As a former student of Talmud, this scenario felt very familiar. In Jewish law, because you are forbidden to turn on the light on Shabbat, a friendly gentile can perform that service—the Shabbes goy. If you own forbidden yeast or leavened products at the time of Passover, you can temporarily sell them (even though they stay within the walls of your house) to another friendly gentile. In its own way, it’s a markedly pluralistic way of seeing the world: It’s not wrong to do these things, it’s just wrong for me. Enter the legal wranglings and complicated contracts that then make it possible for the light to be turned off, and the bread to be intact, and society to function, all without sin.

During the conversation with this patient, I thought: Of course. She needs a blood equivalent of a Shabbes goy. She needs … a transfusion atheist.

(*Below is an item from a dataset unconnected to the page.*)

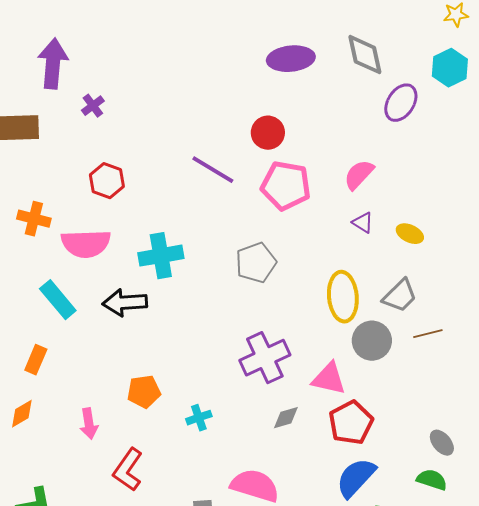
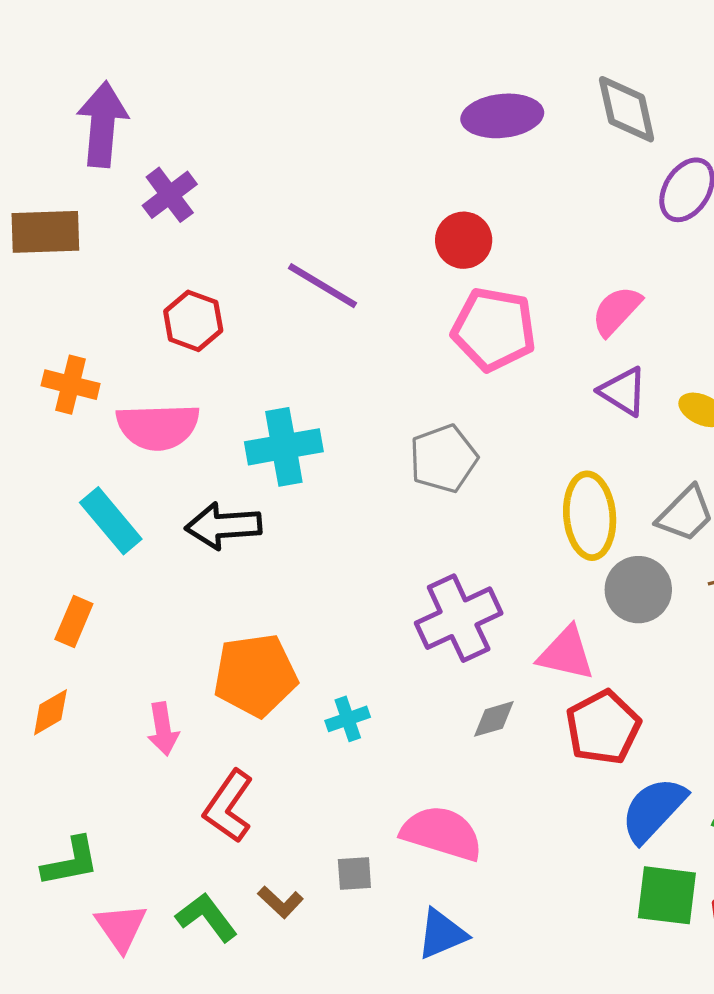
purple cross: (93, 106) -> (170, 195), size x1.4
purple line: (213, 170) -> (323, 286), moved
purple triangle: (363, 223) -> (623, 391), size x1.4
orange pentagon: (144, 392) -> (255, 675), size x1.5
blue semicircle: (356, 478) -> (653, 810), moved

I thought: This is brilliant. This is brilliant! This is a way out. All the Jehovah’s Witnesses could choose a transfusion atheist—I’ll do it for the whole hospital, even though I’m Jewish. Nobody would need to die, or be shunned, or have to face this terrible choice between their God and their life, between their community and their self, ever again.

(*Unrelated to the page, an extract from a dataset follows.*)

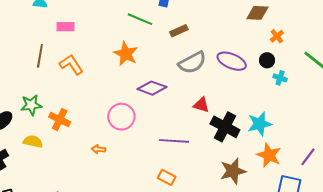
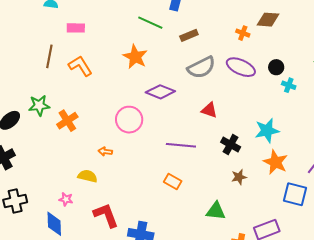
orange cross: (277, 36) -> (243, 33), moved, turned -32
orange cross: (60, 119) -> (67, 121), turned 30
black cross: (225, 127) -> (231, 144), moved, size x0.7
yellow semicircle: (33, 142) -> (87, 176), moved
brown star: (233, 171) -> (239, 177), size x0.6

I tried bringing this idea up with the next Jehovah’s Witness patient I had, and I was met with a gentle “No” and more than a bit of confusion. I tried to ask a few Jehovah’s Witness ministers (I got their numbers through my institution’s chaplain), but nobody returned my calls. I spent a long while on the phone and sent several very carefully composed follow-up emails to the Jehovah’s Witness media center, and was sent repeatedly to this page, which I found completely inadequate. I meant all my inquiries with the utmost respect but also the utmost urgency: Could we solve this?

After reaching out to several of those Jehovah’s Witness leaders and failing to have a serious conversation with them, I still don’t know. Right now I’m left with the thought that maybe the reluctance to talk around, to negotiate, to manage this rule is the true and deep cultural divide here. For me, the refusal of blood transfusions is a problem, a problem that I want to solve. I am willing—more than willing, in fact, eager—to walk backward around this rule and tie it up in knots and call that “keeping it” because a maternal death is the worst news I have ever had to break to a family.

And maybe that’s the point. For the truly devout among Jehovah’s Witnesses, the refusal of transfusion is not a problem; perhaps it is a divine command. In that setting, all my machinations, even on their behalf, may appear woefully inadequate, and perhaps—although meant with respect—insulting, compared with gracious acceptance. Getting out of the problem is not the point for them; it is not, perhaps, a problem to be solved.

And that is where we cannot agree. Because I will always believe that debate and manipulation, and even falsification, in pursuit of the life of a woman are sacred things, indeed.